- **TASK INSTRUCTIONS**
Pull out every line with the word "button" from the entries below.

- **RECORDS SHOWN**
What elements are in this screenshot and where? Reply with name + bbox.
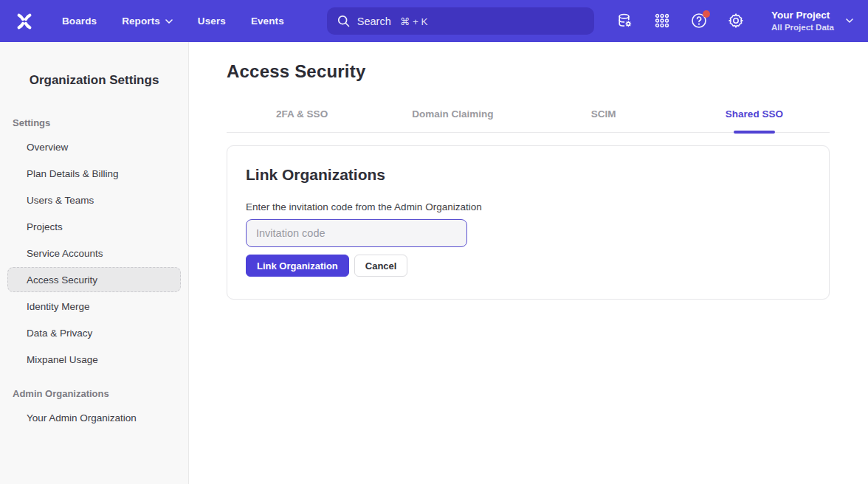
mixpanel-logo-icon[interactable] [13, 10, 35, 32]
sidebar-item-service-accounts[interactable]: Service Accounts [7, 241, 181, 266]
nav-reports-label: Reports [122, 15, 160, 27]
org-settings-sidebar: Organization Settings Settings Overview … [0, 42, 189, 484]
project-switcher[interactable]: Your Project All Project Data [771, 9, 853, 32]
notification-dot [703, 10, 710, 18]
tab-scim[interactable]: SCIM [528, 98, 679, 132]
sidebar-item-overview[interactable]: Overview [7, 134, 181, 159]
sidebar-item-plan-details-billing[interactable]: Plan Details & Billing [7, 161, 181, 186]
main-content: Access Security 2FA & SSO Domain Claimin… [189, 42, 868, 484]
sidebar-item-users-teams[interactable]: Users & Teams [7, 187, 181, 212]
sidebar-item-projects[interactable]: Projects [7, 214, 181, 239]
help-question-icon[interactable] [690, 12, 708, 30]
nav-reports[interactable]: Reports [122, 15, 173, 27]
topbar-actions: Your Project All Project Data [616, 9, 853, 32]
tab-domain-claiming[interactable]: Domain Claiming [377, 98, 528, 132]
search-icon [337, 15, 350, 27]
invitation-code-input[interactable] [246, 219, 467, 247]
active-tab-underline [734, 131, 775, 134]
tab-shared-sso[interactable]: Shared SSO [679, 98, 830, 132]
project-subtitle: All Project Data [771, 22, 834, 33]
apps-grid-icon[interactable] [653, 12, 671, 30]
invitation-code-label: Enter the invitation code from the Admin… [246, 201, 810, 212]
access-security-tabs: 2FA & SSO Domain Claiming SCIM Shared SS… [227, 98, 830, 133]
link-organization-button[interactable]: Link Organization [246, 255, 349, 277]
search-placeholder: Search [357, 15, 391, 27]
primary-nav: Boards Reports Users Events [62, 15, 284, 27]
tab-2fa-sso[interactable]: 2FA & SSO [227, 98, 377, 132]
sidebar-item-access-security[interactable]: Access Security [7, 267, 181, 292]
sidebar-item-mixpanel-usage[interactable]: Mixpanel Usage [7, 347, 181, 372]
admin-orgs-section-label: Admin Organizations [0, 388, 188, 399]
database-gear-icon[interactable] [616, 12, 634, 30]
project-meta: Your Project All Project Data [771, 9, 834, 32]
tab-scim-label: SCIM [591, 108, 616, 120]
page-title: Access Security [227, 61, 830, 82]
search-input[interactable]: Search ⌘ + K [327, 7, 594, 35]
link-organizations-card: Link Organizations Enter the invitation … [227, 145, 830, 300]
chevron-down-icon [165, 19, 173, 24]
project-name: Your Project [771, 9, 834, 22]
nav-boards[interactable]: Boards [62, 15, 97, 27]
nav-events[interactable]: Events [251, 15, 284, 27]
sidebar-item-identity-merge[interactable]: Identity Merge [7, 294, 181, 319]
card-title: Link Organizations [246, 166, 810, 184]
nav-users[interactable]: Users [198, 15, 226, 27]
tab-2fa-sso-label: 2FA & SSO [276, 108, 328, 120]
sidebar-title: Organization Settings [0, 73, 188, 88]
search-shortcut: ⌘ + K [400, 15, 428, 27]
chevron-down-icon [846, 18, 853, 23]
sidebar-item-data-privacy[interactable]: Data & Privacy [7, 320, 181, 345]
cancel-button[interactable]: Cancel [354, 255, 408, 277]
tab-domain-claiming-label: Domain Claiming [412, 108, 493, 120]
settings-gear-icon[interactable] [727, 12, 745, 30]
nav-events-label: Events [251, 15, 284, 27]
topbar: Boards Reports Users Events Search ⌘ + K [0, 0, 868, 42]
sidebar-item-your-admin-organization[interactable]: Your Admin Organization [7, 405, 181, 430]
nav-users-label: Users [198, 15, 226, 27]
tab-shared-sso-label: Shared SSO [726, 108, 783, 120]
settings-section-label: Settings [0, 117, 188, 128]
nav-boards-label: Boards [62, 15, 97, 27]
card-actions: Link Organization Cancel [246, 255, 810, 277]
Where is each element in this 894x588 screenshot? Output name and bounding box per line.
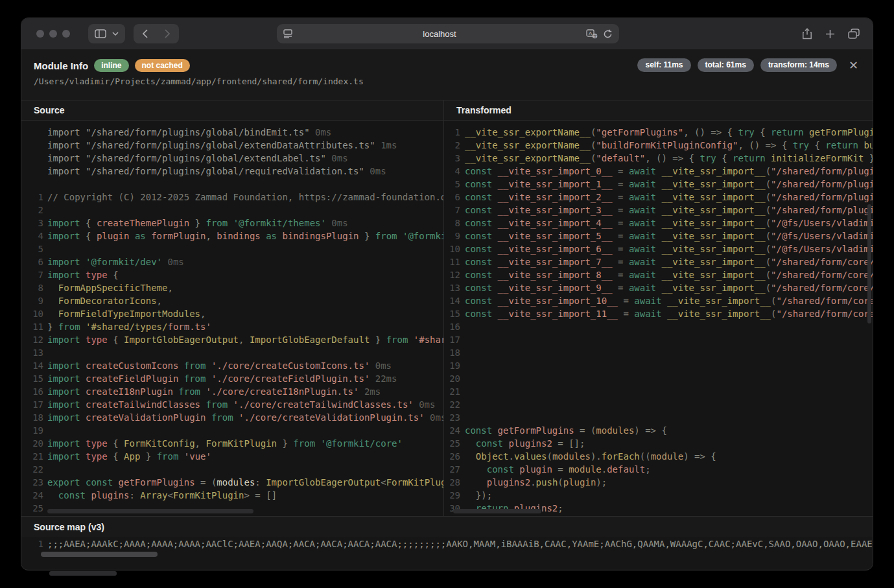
- code-token: __vite_ssr_import__: [661, 257, 765, 267]
- code-line: 21import type { App } from 'vue': [23, 450, 443, 463]
- code-line: 4const __vite_ssr_import_0__ = await __v…: [444, 165, 873, 178]
- forward-button[interactable]: [165, 29, 171, 38]
- new-tab-icon[interactable]: [825, 29, 835, 39]
- code-token: __vite_ssr_import_7__: [498, 257, 613, 267]
- code-token: }: [47, 322, 58, 332]
- code-token: "getFormPlugins": [596, 127, 683, 137]
- code-token: "/shared/form/core/createFieldPlugin.ts": [771, 270, 873, 280]
- code-token: );: [596, 477, 607, 488]
- tab-overview-icon[interactable]: [848, 29, 860, 39]
- line-number: [23, 165, 43, 178]
- code-line: 12const __vite_ssr_import_8__ = await __…: [444, 268, 873, 281]
- code-token: 22ms: [370, 373, 397, 384]
- share-icon[interactable]: [802, 28, 812, 40]
- code-token: import: [47, 270, 86, 280]
- code-text: } from '#shared/types/form.ts': [47, 320, 211, 333]
- code-token: =: [613, 179, 629, 189]
- line-number: 13: [444, 281, 460, 294]
- code-token: :: [129, 490, 140, 500]
- line-number: 3: [23, 217, 43, 229]
- translate-icon[interactable]: A文: [586, 29, 598, 39]
- code-text: import "/shared/form/plugins/global/exte…: [47, 152, 348, 165]
- code-token: import: [47, 335, 86, 345]
- code-token: =: [613, 231, 629, 241]
- code-text: FormFieldTypeImportModules,: [47, 307, 206, 320]
- code-text: ;;;AAEA;AAAkC;AAAA;AAAA;AAAA;AAClC;AAEA;…: [47, 537, 873, 550]
- chevron-down-icon[interactable]: [112, 32, 119, 36]
- sidebar-icon[interactable]: [95, 29, 106, 38]
- module-file-path: /Users/vladimir/Projects/zammad/app/fron…: [34, 76, 873, 86]
- code-token: FormDecoratorIcons: [47, 296, 157, 306]
- code-token: await: [629, 192, 662, 202]
- code-token: =: [613, 205, 629, 215]
- timing-transform-badge: transform: 14ms: [760, 58, 837, 72]
- code-token: await: [629, 218, 662, 228]
- code-token: {: [86, 218, 97, 228]
- source-panel-title: Source: [21, 100, 443, 121]
- code-line: 13: [23, 346, 443, 359]
- code-line: 11} from '#shared/types/form.ts': [23, 320, 443, 333]
- code-token: createValidationPlugin: [86, 412, 206, 423]
- code-line: 22: [444, 398, 873, 411]
- code-token: .: [530, 477, 535, 488]
- line-number: 2: [444, 139, 460, 152]
- line-number: 7: [444, 204, 460, 217]
- line-number: 4: [23, 229, 43, 242]
- code-token: "/@fs/Users/vladimir/Projects/zammad/nod…: [771, 218, 873, 228]
- line-number: 15: [444, 307, 460, 320]
- code-text: import type { ImportGlobEagerOutput, Imp…: [47, 333, 443, 346]
- code-token: =: [613, 166, 629, 176]
- code-line: 15const __vite_ssr_import_11__ = await _…: [444, 307, 873, 320]
- code-token: plugins2: [508, 438, 552, 449]
- source-horizontal-scrollbar[interactable]: [47, 509, 253, 513]
- code-token: const: [465, 438, 508, 449]
- window-zoom-button[interactable]: [62, 30, 70, 38]
- code-token: ;: [558, 503, 563, 513]
- url-text: localhost: [293, 29, 586, 39]
- code-text: // Copyright (C) 2012-2025 Zammad Founda…: [47, 191, 443, 204]
- line-number: 10: [444, 242, 460, 255]
- code-text: import "/shared/form/plugins/global/bind…: [47, 126, 331, 139]
- line-number: 18: [23, 411, 43, 424]
- code-token: ) => {: [634, 425, 667, 436]
- code-token: {: [716, 153, 733, 163]
- code-token: ,: [167, 283, 172, 293]
- code-token: __vite_ssr_import__: [661, 192, 765, 202]
- code-line: 5: [23, 242, 443, 255]
- transformed-panel-title: Transformed: [444, 100, 873, 121]
- code-token: (: [558, 477, 563, 488]
- code-text: import createFieldPlugin from './core/cr…: [47, 372, 397, 385]
- code-token: import: [47, 360, 86, 371]
- window-close-button[interactable]: [36, 30, 44, 38]
- back-button[interactable]: [142, 29, 148, 38]
- line-number: 16: [23, 385, 43, 398]
- transformed-vertical-scrollbar[interactable]: [867, 204, 871, 323]
- code-token: '#shared/types/: [86, 322, 167, 332]
- code-token: ,: [157, 296, 162, 306]
- code-token: __vite_ssr_import__: [661, 231, 765, 241]
- code-token: const: [465, 179, 498, 189]
- line-number: 24: [444, 424, 460, 437]
- window-minimize-button[interactable]: [49, 30, 57, 38]
- reload-icon[interactable]: [603, 29, 613, 39]
- code-token: '@formkit/core': [321, 438, 403, 449]
- code-token: App: [124, 451, 140, 462]
- address-bar[interactable]: localhost A文: [277, 24, 619, 43]
- transformed-horizontal-scrollbar[interactable]: [453, 509, 541, 513]
- code-text: __vite_ssr_exportName__("getFormPlugins"…: [465, 126, 873, 139]
- transformed-code: 1__vite_ssr_exportName__("getFormPlugins…: [444, 121, 873, 516]
- code-token: "/shared/form/plugins/global/extendLabel…: [771, 192, 873, 202]
- close-icon[interactable]: ✕: [849, 60, 858, 71]
- code-line: 1;;;AAEA;AAAkC;AAAA;AAAA;AAAA;AAClC;AAEA…: [23, 537, 873, 550]
- code-token: const: [47, 490, 91, 500]
- sourcemap-horizontal-scrollbar[interactable]: [41, 552, 158, 557]
- code-text: const __vite_ssr_import_10__ = await __v…: [465, 294, 873, 307]
- line-number: 9: [444, 229, 460, 242]
- code-text: const __vite_ssr_import_6__ = await __vi…: [465, 242, 873, 255]
- code-token: :: [255, 477, 266, 488]
- line-number: 8: [23, 281, 43, 294]
- code-token: (: [766, 166, 771, 176]
- line-number: 26: [444, 450, 460, 463]
- page-settings-icon[interactable]: [283, 29, 293, 38]
- code-token: {: [113, 335, 124, 345]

- **EXERCISE SOLUTION**
link-organization-button[interactable]: Link Organization [246, 255, 349, 277]
cancel-button[interactable]: Cancel [354, 255, 408, 277]
- forward-button[interactable]: [165, 29, 171, 38]
- window-zoom-button[interactable]: [62, 30, 70, 38]
- window-close-button[interactable]: [36, 30, 44, 38]
- back-button[interactable]: [142, 29, 148, 38]
- window-minimize-button[interactable]: [49, 30, 57, 38]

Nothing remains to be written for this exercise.